You can then load the 5D dataset using OpenEO:

```python
from openeo.local import LocalConnection

conn = LocalConnection("")
ds = conn.load_stac("DATA_5D/items/DATA_5D.json").execute()

> <xarray.DataArray (bands: 1, time: 216, level: 2, y: 96, x: 161, number: 25)> Size: 167MB
> dask.array<stack, shape=(1, 216, 2, 96, 161, 25), dtype=int8, chunksize=(1, 54, 1, 24, 81, 13), chunktype=numpy.ndarray>
> Coordinates:
>   * level        (level) int32 8B 500 850
>   * number       (number) int64 200B 0 1 2 3 4 5 6 7 ... 17 18 19 20 21 22 23 24
>     spatial_ref  int64 8B ...
>   * time         (time) datetime64[ns] 2kB 2016-01-01 2016-01-02 ... 2016-08-03
>   * x            (x) float64 1kB 5.084 5.151 5.218 5.285 ... 15.69 15.76 15.82
>   * y            (y) float64 768B 43.62 43.69 43.75 43.82 ... 49.86 49.93 50.0
>   * bands        (bands) object 8B 'z'
> Attributes:
>     CDI:          Climate Data Interface version 2.0.4 (https://mpimet.mpg.de...
>     CDO:          Climate Data Operators version 2.0.4 (https://mpimet.mpg.de...
>     Conventions:  CF-1.6
>     history:      Tue Feb 27 09:39:09 2024: cdo remapbil,/mnt/CEPH_PROJECTS/I...
```

#### Generate STAC from xarray Dataset (netCDF)

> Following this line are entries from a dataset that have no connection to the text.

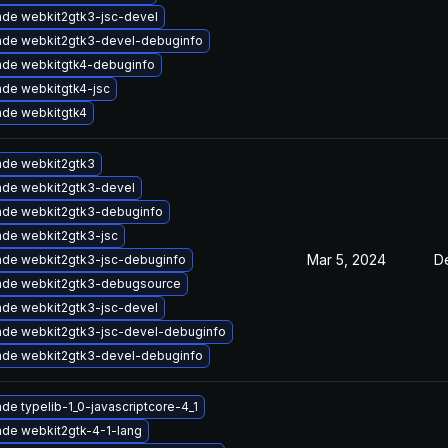
de webkit2gtk3-jsc-devel
de webkit2gtk3-devel-debuginfo
de webkitgtk4-debuginfo
de webkitgtk4-jsc
de webkitgtk4
de webkit2gtk3
de webkit2gtk3-devel
de webkit2gtk3-debuginfo
de webkit2gtk3-jsc
Mar 5, 2024
D
de webkit2gtk3-jsc-debuginfo
ade webkit2gtk3-debugsource
de webkit2gtk3-jsc-devel
de webkit2gtk3-jsc-devel-debuginfo
de webkit2gtk3-devel-debuginfo
de typelib-1_0-javascriptcore-4_1
de webkit2gtk-4-1-lang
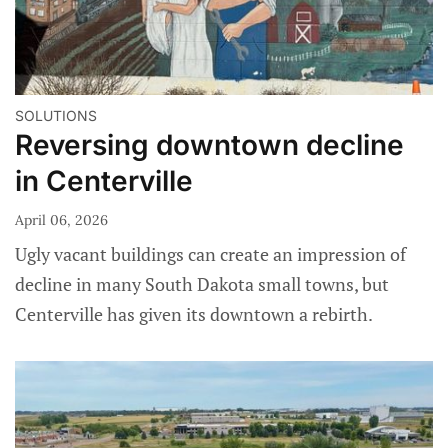
SOLUTIONS
Reversing downtown decline
in Centerville
April 06, 2026
Ugly vacant buildings can create an impression of
decline in many South Dakota small towns, but
Centerville has given its downtown a rebirth.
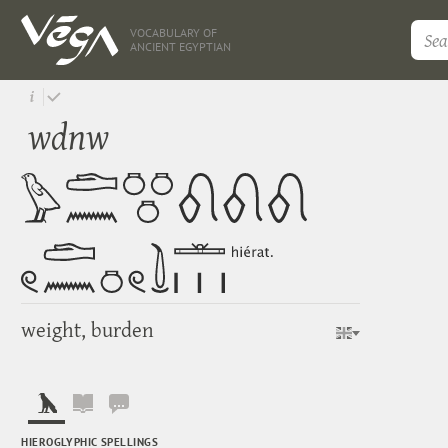
VOCABULARY OF
ANCIENT EGYPTIAN
wdnw
weight, burden
HIEROGLYPHIC SPELLINGS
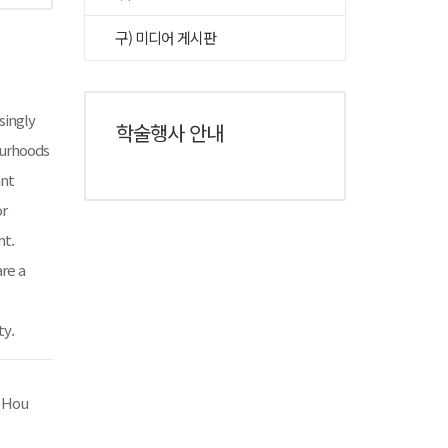
구) 미디어 게시판
asingly
학술행사 안내
ourhoods
ant
or
nt.
re a
ty.
y Hou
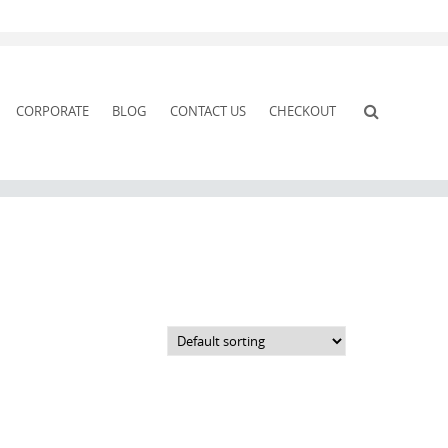
CORPORATE
BLOG
CONTACT US
CHECKOUT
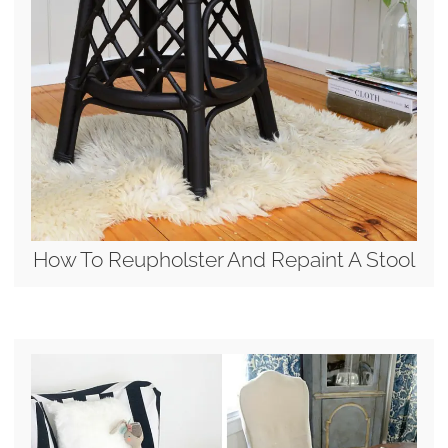
How To Reupholster And Repaint A Stool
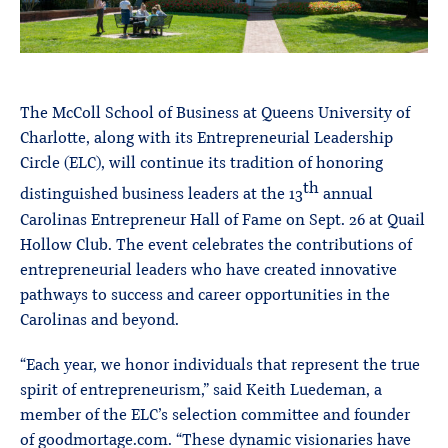
The McColl School of Business at Queens University of
Charlotte, along with its Entrepreneurial Leadership
Circle (ELC), will continue its tradition of honoring
th
distinguished business leaders at the 13
annual
Carolinas Entrepreneur Hall of Fame on Sept. 26 at Quail
Hollow Club. The event celebrates the contributions of
entrepreneurial leaders who have created innovative
pathways to success and career opportunities in the
Carolinas and beyond.
“Each year, we honor individuals that represent the true
spirit of entrepreneurism,” said Keith Luedeman, a
member of the ELC’s selection committee and founder
of goodmortage.com. “These dynamic visionaries have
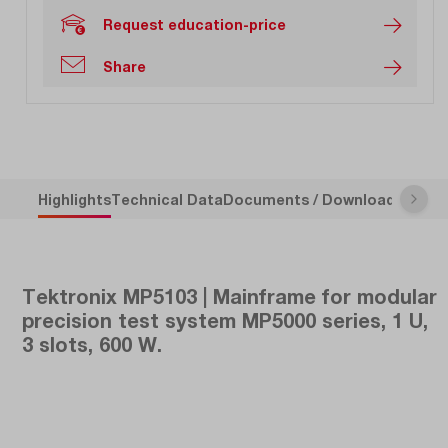
Request education-price
Share
Highlights
Technical Data
Documents / Downloads
Descr
Tektronix MP5103 | Mainframe for modular
precision test system MP5000 series, 1 U,
3 slots, 600 W.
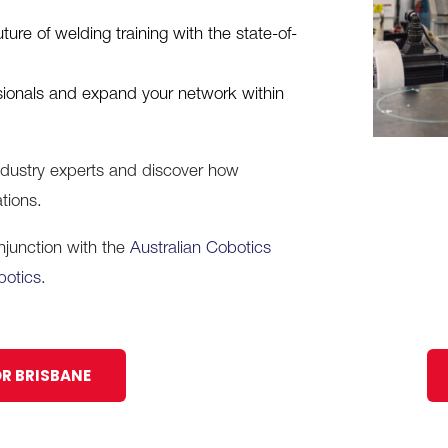
re of welding training with the state-of-
sionals and expand your network within
industry experts and discover how
tions.
onjunction with the
Australian Cobotics
botics.
OR BRISBANE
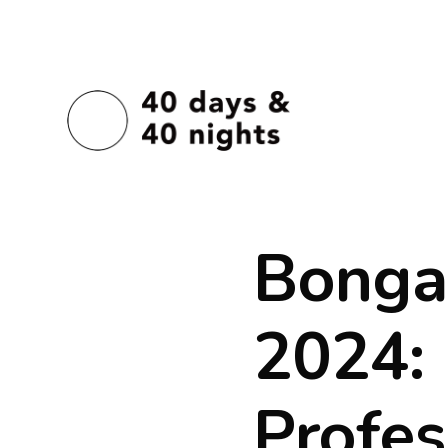
Bonga
2024:
Profes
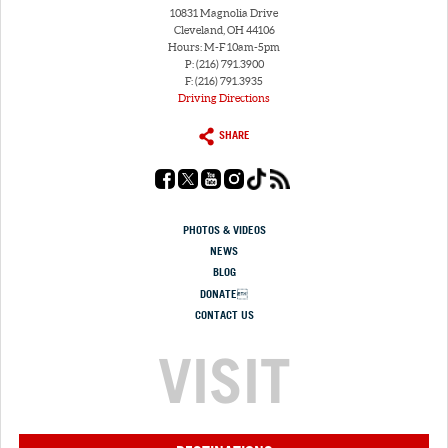
10831 Magnolia Drive
Cleveland, OH 44106
Hours: M-F 10am-5pm
P: (216) 791.3900
F: (216) 791.3935
Driving Directions
SHARE
PHOTOS & VIDEOS
NEWS
BLOG
DONATE
CONTACT US
VISIT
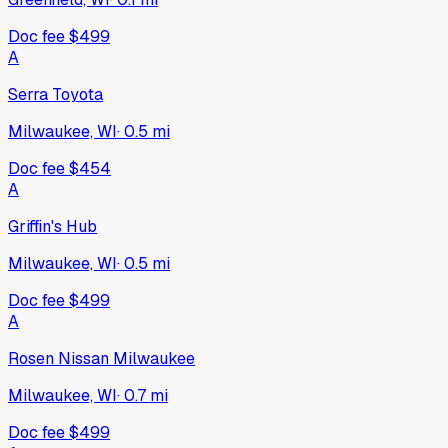
Doc fee
$499
A
Serra Toyota
Milwaukee, WI
·
0.5
mi
Doc fee
$454
A
Griffin's Hub
Milwaukee, WI
·
0.5
mi
Doc fee
$499
A
Rosen Nissan Milwaukee
Milwaukee, WI
·
0.7
mi
Doc fee
$499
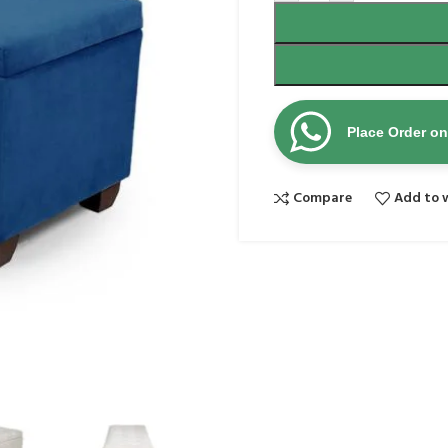
Place Order o
Compare
Add to w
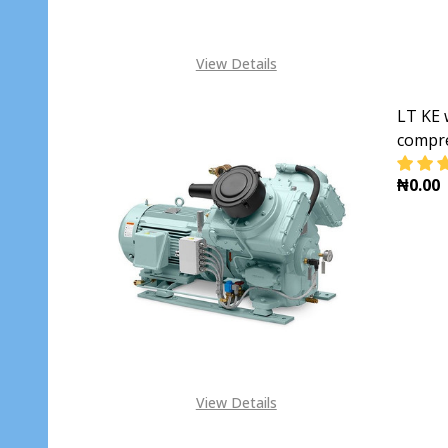
View Details
LT KE 
compr
₦0.00
DECR
View Details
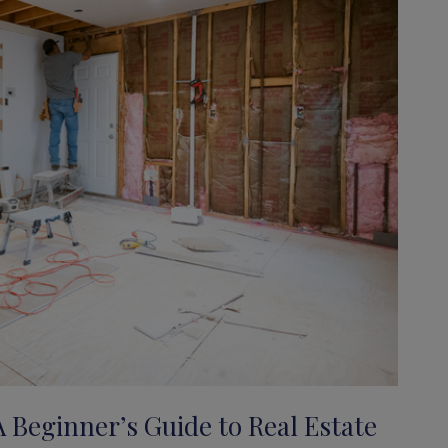
A Beginner’s Guide to Real Estate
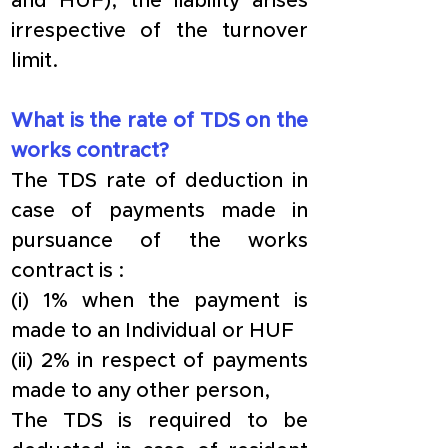
and HUF), the liability arises 
irrespective of the turnover 
limit.
What is the rate of TDS on the 
works contract?
The TDS rate of deduction in 
case of payments made in 
pursuance of the works 
contract is :
(i) 1% when the payment is 
made to an Individual or HUF
(ii) 2% in respect of payments 
made to any other person,
The TDS is required to be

Use an existing xarray Dataset to generate STAC items in netCDF format:

```python
import xarray as xr
from raster2stac import Raster2STAC

ds = xr.open_dataset("S2_L2A_sample.nc")

rs2stac = Raster2STAC(
    data=ds,  # The xarray Dataset which will be converted
    collection_id="SENTINEL2_L2A_SAMPLE",  # The Collection id we want to set
    collection_url="https://stac.eurac.edu/collections/",  # The URL where the collection will be exposed
    output_folder="SENTINEL2_L2A_SAMPLE_STAC"
).generate_netcdf_stac()
```

#### Generate ZARR STAC from xarray Dataset

Use an existing xarray Dataset to generate STAC items in ZARR format:

```python
import xarray as xr
from datetime import datetime, timezone
from raster2stac import Raster2STAC
import logging
import os
import numpy as np

rs2stac = Raster2STAC(
    data=ds,
    collection_id="R2S_TEST_COLLECTION",
    collection_url="https://10.8.244.74:8082/collections/",
    item_prefix="R2S_TEST",
    output_folder="S2_L2A_sample_ZARR_dataset",
    description="Test Collection",
    title="Raster2STAC Test Collection",
    keywords=["test", "stac", "collection"],
    providers=[
        {
            "url": "https://www.eurac.edu",
            "name": "Eurac Research",
            "roles": ["producer"],
        }
    ],
    stac_version="1.0.0",
    s3_upload=False,
    license="CC-BY-4.0",
    sci_citation="Test citation",
).generate_zarr_stac(item_id="S2_L2A_sample_ZARR")
```

## Key Features

- Convert netCDF files to COG, netCDF, or ZARR formats
- Generate STAC-compliant items and collections
- Support for both file paths and xarray Dataset objects
- Process multiple netCDF files as a list
- Flexible metadata configuration
- Multiple output format options
- Easy data loading using pystac_client and odc.stac
- Integration with STAC APIs and clients

## Common Workflow

A typical workflow with raster2stac involves:

1. Convert your raster data to STAC-compliant assets using Raster2STAC
2. Generate STAC collection and items in your desired format (COG/netCDF/ZARR)
3. Publish or serve the STAC metadata
4. Load and use the data through STAC clients using pystac_client and odc.stac
5. Integrate with STAC catalogs and APIs for discovery and access

## License

This project is distributed with MIT license - see 'LICENSE' for details.